Rate and predictors for non-attendance of patients undergoing hospital outpatient treatment for chronic diseases: a register-based cohort study
Background Failure to keep medical appointments results in inefficiencies and, potentially, in poor outcomes for patients. The aim of this study is to describe non-attendance rate and to investigate predictors of non-attendance among patients receiving hospital outpatient treatment for chronic diseases. Methods We conducted a historic, register-based cohort study using data from a regional hospital and included patients aged 18 years or over who were registered in ongoing outpatient treatment courses for seven selected chronic diseases on July 1, 2013. A total of 5895 patients were included and information about their appointments was extracted from the period between July 1, 2013 and June 30, 2015. The outcome measure was occurrence of non-attendance.

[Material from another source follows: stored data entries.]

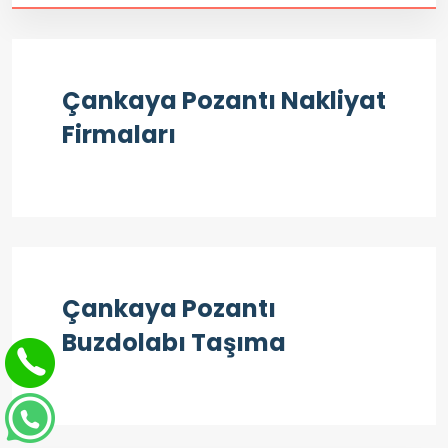
Çankaya Pozantı Nakliyat
Firmaları
Çankaya Pozantı
Buzdolabı Taşıma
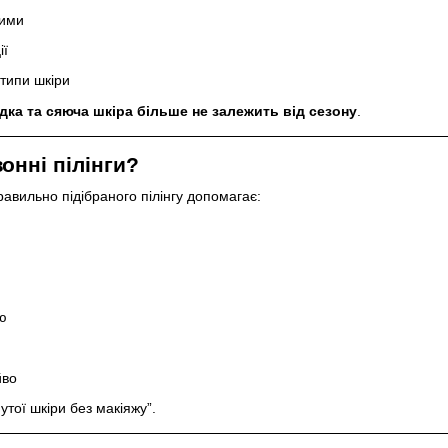
ними
ії
 типи шкіри
адка та сяюча шкіра більше не залежить від сезону
.
онні пілінги?
авильно підібраного пілінгу допомагає:
ю
йво
тої шкіри без макіяжу”.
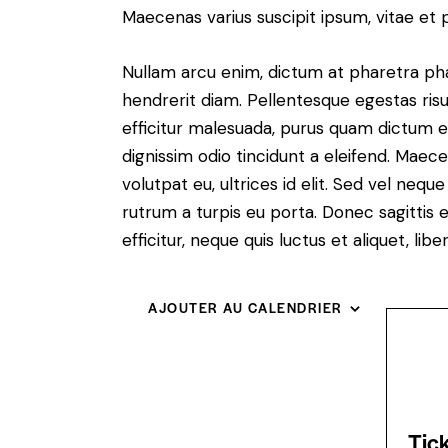
Maecenas varius suscipit ipsum, vitae et 
Nullam arcu enim, dictum at pharetra pharet
hendrerit diam. Pellentesque egestas risus
efficitur malesuada, purus quam dictum el
dignissim odio tincidunt a eleifend. Maec
volutpat eu, ultrices id elit. Sed vel ne
rutrum a turpis eu porta. Donec sagittis e
efficitur, neque quis luctus et aliquet, 
AJOUTER AU CALENDRIER
Tic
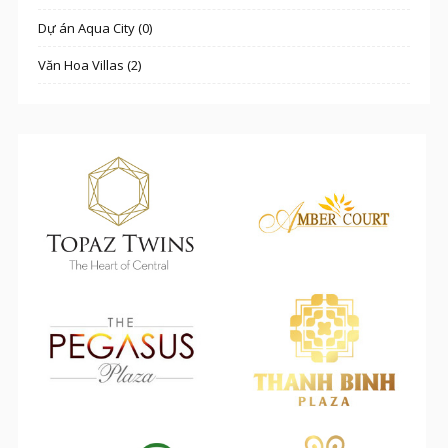
Dự án Aqua City (0)
Văn Hoa Villas (2)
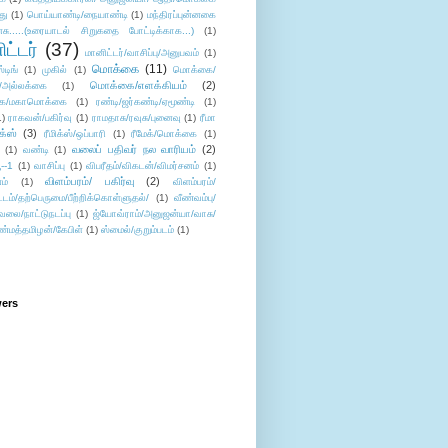
து
(1)
பொய்யாண்டி/நையாண்டி
(1)
மந்திரப்புன்னகை
சு.....(உரையாடல் சிறுகதை போட்டிக்காக...)
(1)
ட்டர்
(37)
மானிட்டர்/வாசிப்பு/அனுபவம்
(1)
மொக்கை
(11)
்டிங்
(1)
முகில்
(1)
மொக்கை/
மொக்கை/எளக்கியம்
(2)
/அல்லக்கை
(1)
ை/மகாமொக்கை
(1)
ரண்டி/ஜர்கண்டி/ஏமூண்டி
(1)
1)
ராகவன்/பகிர்வு
(1)
ராமதாசு/ரவுசு/புனைவு
(1)
ரீமா
ிக்ஸ்
(3)
ரீமிக்ஸ்/ஒப்பாரி
(1)
ரீமேக்/மொக்கை
(1)
வலைப் பதிவர் நல வாரியம்
(2)
(1)
வண்டி
(1)
--1
(1)
வாசிப்பு
(1)
விபரீதம்/விகடன்/விமர்சனம்
(1)
விளம்பரம்/ பகிர்வு
(2)
ம்
(1)
விளம்பரம்/
ட்டம்/தற்பெருமை/பீற்றிக்கொள்ளுதல்/
(1)
வீண்வம்பு/
ேலை/நாட்டுநடப்பு
(1)
ஜ்யோவ்ராம்/அனுஜன்யா/வாசு/
ண்மத்தமிழன்/கேபிள்
(1)
ஸ்மைல்/குறும்படம்
(1)
wers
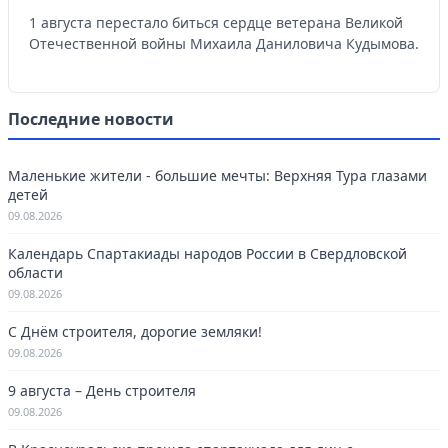
1 августа перестало биться сердце ветерана Великой
Отечественной войны Михаила Даниловича Кудымова.
Последние новости
Маленькие жители - большие мечты: Верхняя Тура глазами
детей
09.08.2026
Календарь Спартакиады народов России в Свердловской
области
09.08.2026
С Днём строителя, дорогие земляки!
09.08.2026
9 августа – День строителя
09.08.2026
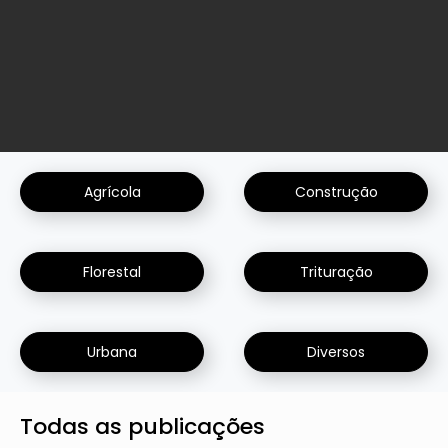
Agrícola
Construção
Florestal
Trituração
Urbana
Diversos
Todas as publicações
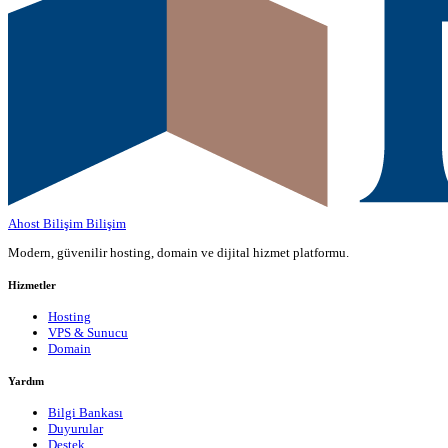
Ahost Bilişim
Bilişim
Modern, güvenilir hosting, domain ve dijital hizmet platformu.
Hizmetler
Hosting
VPS & Sunucu
Domain
Yardım
Bilgi Bankası
Duyurular
Destek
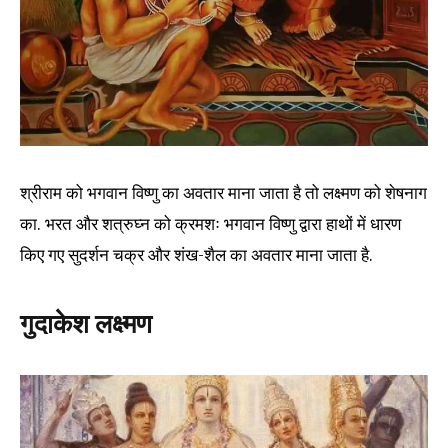
श्रीराम को भगवान विष्णु का अवतार माना जाता है तो लक्ष्मण को शेषनाग
का. भरत और शत्रुघ्न को क्रमशः भगवान विष्णु द्वारा हाथों में धारण
किए गए सुदर्शन चक्र और शंख-शैल का अवतार माना जाता है.
गुदाकेश लक्ष्मण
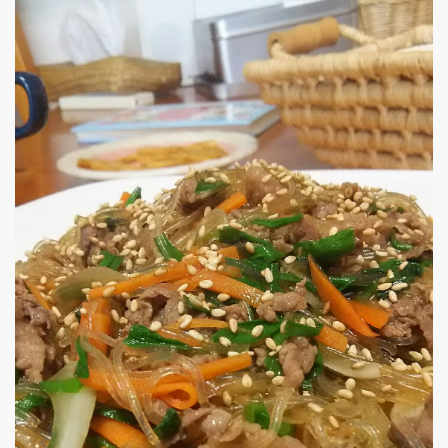
超ヘルシー♡レンジで簡単♡ほぼ豆
ほぼお豆腐だからとってもヘルシーᕷ
(*˘ｰ˘*)ｵｲｼｲ.｡.:*♡ アイスや生
シーはどこいった？笑
0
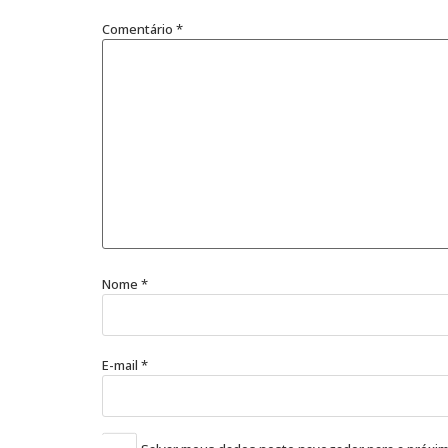
Comentário
*
Nome
*
E-mail
*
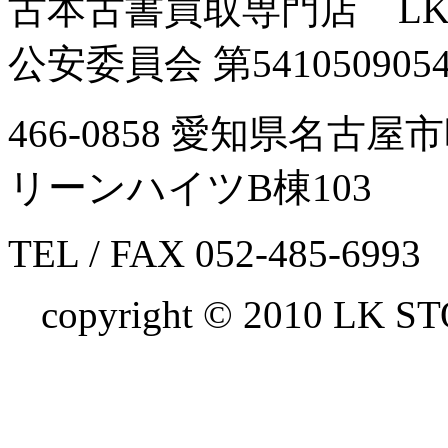
古本古書買取専門店 LK
公安委員会 第541050905
466-0858 愛知県名古
リーンハイツB棟103
TEL / FAX 052-485-6993
copyright © 2010 LK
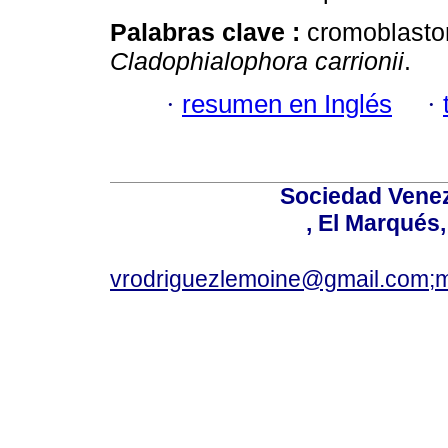
Palabras clave :
cromoblastom
Cladophialophora carrionii
.
·
resumen en Inglés
·
Sociedad Venez
, El Marqués
vrodriguezlemoine@gmail.com;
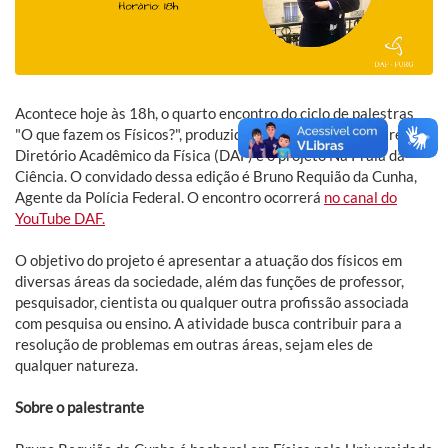
Acontece hoje às 18h, o quarto encontro do ciclo de palestras
"O que fazem os Físicos?", produzido por uma parceria entre o
Diretório Acadêmico da Física (DAF) e o projeto Na Praia da
Ciência. O convidado dessa edição é Bruno Requião da Cunha,
Agente da Polícia Federal. O encontro ocorrerá
no canal do
YouTube DAF.
O objetivo do projeto é apresentar a atuação dos físicos em
diversas áreas da sociedade, além das funções de professor,
pesquisador, cientista ou qualquer outra profissão associada
com pesquisa ou ensino. A atividade busca contribuir para a
resolução de problemas em outras áreas, sejam eles de
qualquer natureza.
Sobre o palestrante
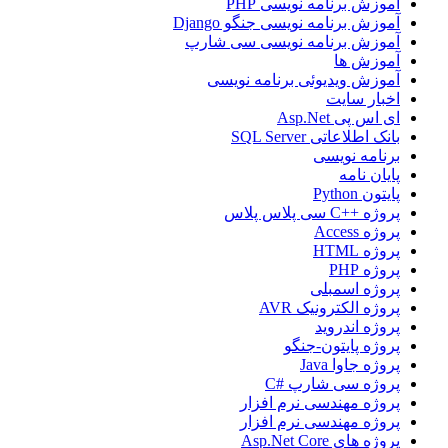
آموزش برنامه نویسی PHP
آموزش برنامه نویسی جنگو Django
آموزش برنامه نویسی سی شارپ
آموزش ها
آموزش ویدیوئی برنامه نویسی
اخبار سایت
ای اس پی Asp.Net
بانک اطلاعاتی SQL Server
برنامه نویسی
پایان نامه
پایتون Python
پروژه ++C سی پلاس پلاس
پروژه Access
پروژه HTML
پروژه PHP
پروژه اسمبلی
پروژه الکترونیک AVR
پروژه اندروید
پروژه پایتون-جنگو
پروژه جاوا Java
پروژه سی شارپ #C
پروژه مهندسی نرم افزار
پروژه مهندسی نرم افزار
پروژه های Asp.Net Core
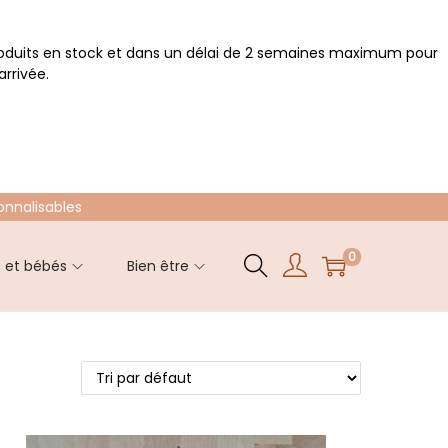
roduits en stock et dans un délai de 2 semaines maximum pour
rrivée.
onnalisables
0
s et bébés
Bien être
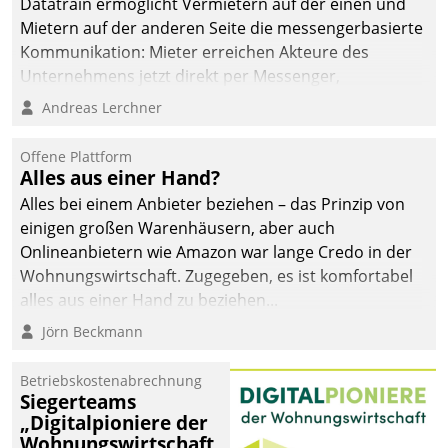
Datatrain ermöglicht Vermietern auf der einen und
Mietern auf der anderen Seite die messengerbasierte
Kommunikation: Mieter erreichen Akteure des
Unternehmens jetzt direkt per Messenger,
Mitarbeiter oder Dienstleister empfangen oder
Andreas Lerchner
versenden die Nachrichten via Cockpit.
Offene Plattform
Alles aus einer Hand?
Alles bei einem Anbieter beziehen – das Prinzip von
einigen großen Warenhäusern, aber auch
Onlineanbietern wie Amazon war lange Credo in der
Wohnungswirtschaft. Zugegeben, es ist komfortabel
alles aus einer Hand zu beziehen...
Jörn Beckmann
Betriebskostenabrechnung
Siegerteams
„Digitalpioniere der
Wohnungswirtschaft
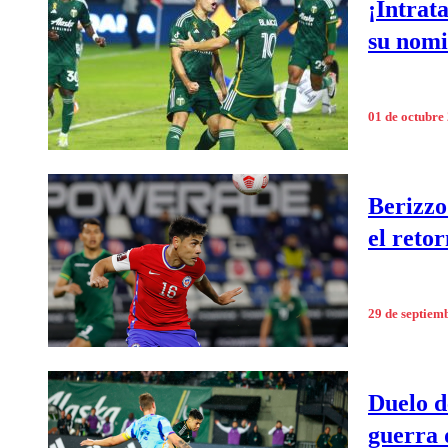
¡Intrat
su nomi
01 de octubre
Berizzo
el reto
29 de septiem
Duelo d
guerra 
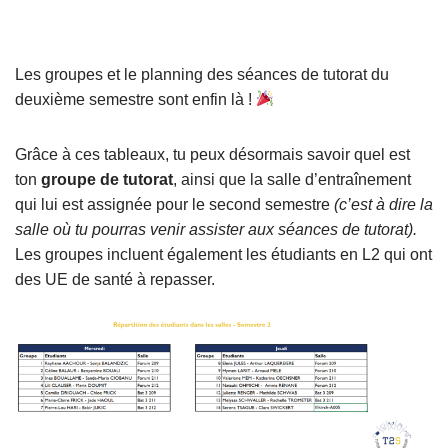
Les groupes et le planning des séances de tutorat du
deuxième semestre sont enfin là !
Grâce à ces tableaux, tu peux désormais savoir quel est
ton
groupe de tutorat
, ainsi que la salle d’entraînement
qui lui est assignée pour le second semestre
(c’est à dire la
salle où tu pourras venir assister aux séances de tutorat).
Les groupes incluent également les étudiants en L2 qui ont
des UE de santé à repasser.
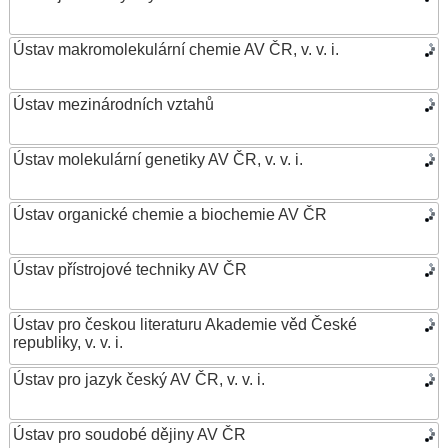
Ústav makromolekulární chemie AV ČR, v. v. i.
Ústav mezinárodních vztahů
Ústav molekulární genetiky AV ČR, v. v. i.
Ústav organické chemie a biochemie AV ČR
Ústav přístrojové techniky AV ČR
Ústav pro českou literaturu Akademie věd České
republiky, v. v. i.
Ústav pro jazyk český AV ČR, v. v. i.
Ústav pro soudobé dějiny AV ČR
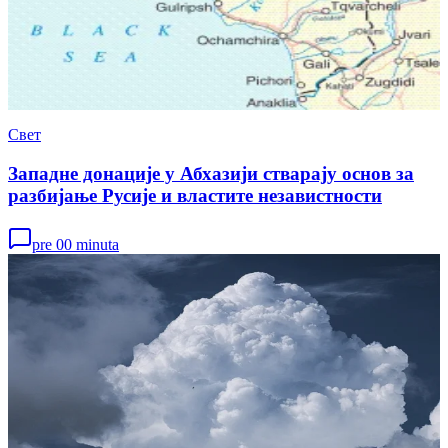
Свет
Западне донације у Абхазији стварају основ за
разбијање Русије и властите независтности
pre 00 minuta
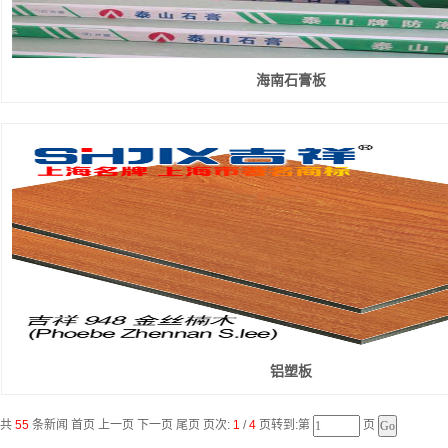
海南石膏板
铝塑板
共
55
条新闻 首页 上一页
下一页
尾页
页次:
1
/
4
页转到:第
页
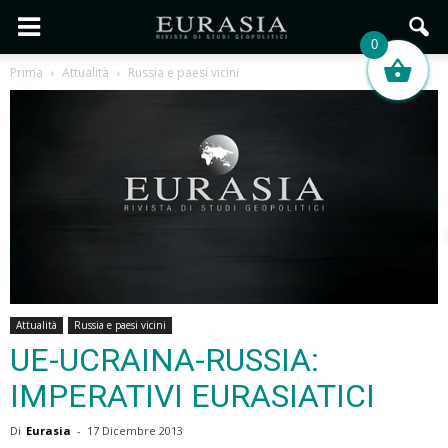
0
Prima
Attualità
Russia e paesi vicini
Attualità
Russia e paesi vicini
UE-UCRAINA-RUSSIA:
IMPERATIVI EURASIATICI
Di
Eurasia
-
17 Dicembre 2013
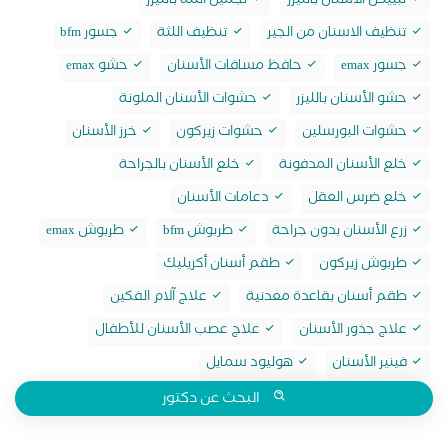
تبييض الاسنان بالليزر
تجميل اللثة بالليزر
تنظيف الاسنان من الجير
تنظيف اللثة
جسور bfm
جسور emax
حافظ مسافات الأسنان
حشو emax
حشو الأسنان بالليزر
حشوات الأسنان الملونة
حشوات البورسلين
حشوات زيركون
خرز الأسنان
خلع الأسنان المدفونة
خلع الأسنان بالجراحة
خلع ضرس العقل
دعامات الأسنان
زرع الأسنان بدون جراحة
طربوش bfm
طربوش emax
طربوش زيركون
طقم أسنان أكريليك
طقم أسنان بقاعدة معدنية
علاج آلام الفكين
علاج جذور الأسنان
علاج عصب الأسنان للأطفال
فينير الأسنان
هوليود سمايل
البحث عن دكتور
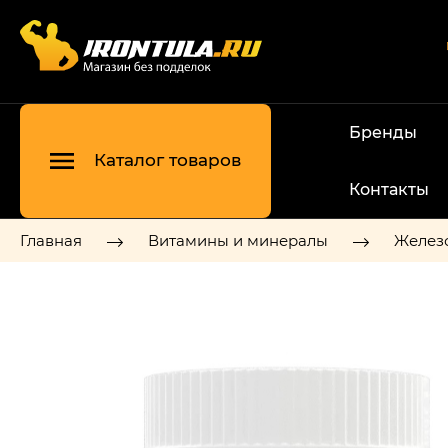
Бренды
Каталог товаров
Контакты
Главная
Витамины и минералы
Желез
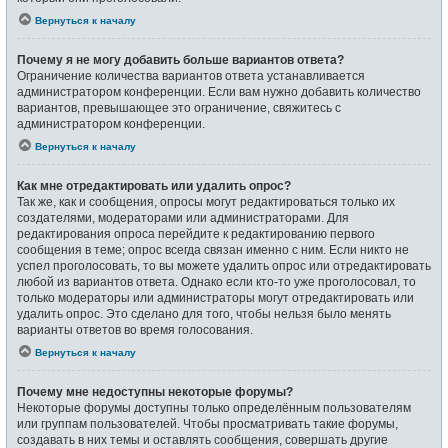
Вернуться к началу
Почему я не могу добавить больше вариантов ответа?
Ограничение количества вариантов ответа устанавливается
администратором конференции. Если вам нужно добавить количество
вариантов, превышающее это ограничение, свяжитесь с
администратором конференции.
Вернуться к началу
Как мне отредактировать или удалить опрос?
Так же, как и сообщения, опросы могут редактироваться только их
создателями, модераторами или администраторами. Для
редактирования опроса перейдите к редактированию первого
сообщения в теме; опрос всегда связан именно с ним. Если никто не
успел проголосовать, то вы можете удалить опрос или отредактировать
любой из вариантов ответа. Однако если кто-то уже проголосовал, то
только модераторы или администраторы могут отредактировать или
удалить опрос. Это сделано для того, чтобы нельзя было менять
варианты ответов во время голосования.
Вернуться к началу
Почему мне недоступны некоторые форумы?
Некоторые форумы доступны только определённым пользователям
или группам пользователей. Чтобы просматривать такие форумы,
создавать в них темы и оставлять сообщения, совершать другие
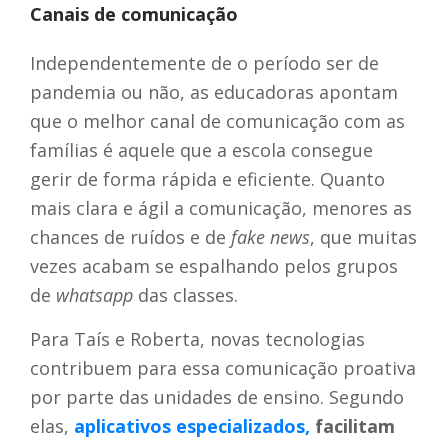
Canais de comunicação
Independentemente de o período ser de
pandemia ou não, as educadoras apontam
que o melhor canal de comunicação com as
famílias é aquele que a escola consegue
gerir de forma rápida e eficiente. Quanto
mais clara e ágil a comunicação, menores as
chances de ruídos e de
fake news
, que muitas
vezes acabam se espalhando pelos grupos
de
whatsapp
das classes.
Para Taís e Roberta, novas tecnologias
contribuem para essa comunicação proativa
por parte das unidades de ensino. Segundo
elas,
aplicativos especializados,
facilitam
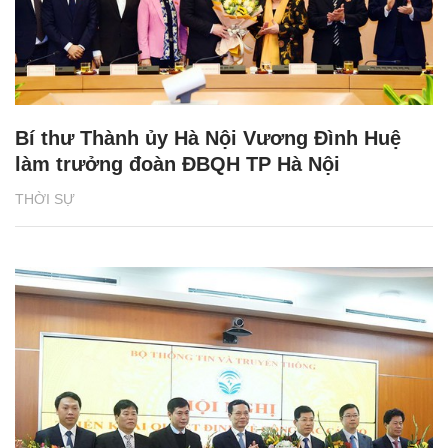
Bí thư Thành ủy Hà Nội Vương Đình Huệ
làm trưởng đoàn ĐBQH TP Hà Nội
THỜI SỰ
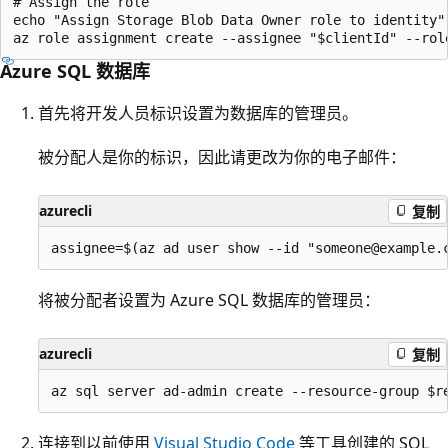
# Assign the role

echo "Assign Storage Blob Data Owner role to identity"

Azure SQL 数据库
首先将开发人员标识设置为数据库的管理员。
被分配人是你的标识，因此请更改为你的电子邮件：
azurecli
复制
将被分配者设置为 Azure SQL 数据库的管理员：
azurecli
复制
连接到以前使用
Visual Studio Code
等工具创建的 SQL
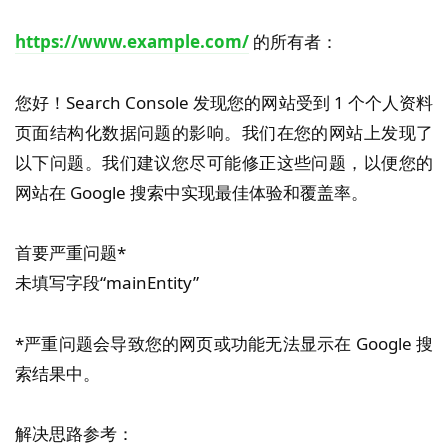
https://www.example.com/
的所有者：
您好！Search Console 发现您的网站受到 1 个个人资料
页面结构化数据问题的影响。我们在您的网站上发现了
以下问题。我们建议您尽可能修正这些问题，以便您的
网站在 Google 搜索中实现最佳体验和覆盖率。
首要严重问题*
未填写字段“mainEntity”
*严重问题会导致您的网页或功能无法显示在 Google 搜
索结果中。
解决思路参考：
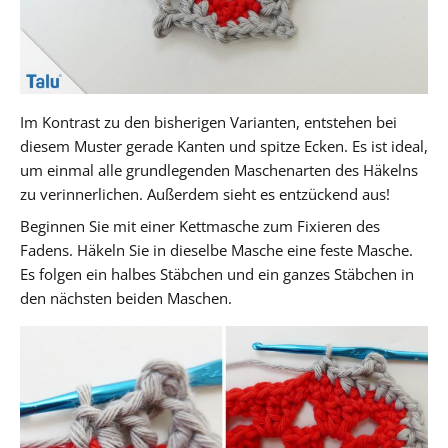
Im Kontrast zu den bisherigen Varianten, entstehen bei
diesem Muster gerade Kanten und spitze Ecken. Es ist ideal,
um einmal alle grundlegenden Maschenarten des Häkelns
zu verinnerlichen. Außerdem sieht es entzückend aus!
Beginnen Sie mit einer Kettmasche zum Fixieren des
Fadens. Häkeln Sie in dieselbe Masche eine feste Masche.
Es folgen ein halbes Stäbchen und ein ganzes Stäbchen in
den nächsten beiden Maschen.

The associations between non-attendance and covariates (age, gender, marital status, education level, occupational status, specific chronic disease and number of outpatient treatment courses) were investigated using multivariate logistic regression models, including mixed effect. Results During the two-year period, 35% of all patients (2057 of 5895 patients) had one or more occurrences of non-attendance and 5% of all appointments (4393 of 82,989 appointments) resulted in non-attendance. Significant predictors for non-attendance were younger age (OR 4.17 for 18 ≤ 29 years as opposed to 80+ years), male gender (OR 1.35), unmarried status (OR 1.39), low educational level (OR 1.18) and receipt of long-term welfare payments (OR 1.48). Neither specific diseases nor number of treatment courses were associated with a higher non-attendance rate. Conclusions Patients undergoing hospital outpatient treatments for chronic diseases had a non-attendance rate of 5%. We found several predictors for non-attendance but undergoing treatment for several chronic diseases simultaneously was not a predictor. To reduce non-attendance, initiatives could target the groups at risk. Trial registration This study was approved by the Danish Data Protection Agency (Project ID 18/35695 ).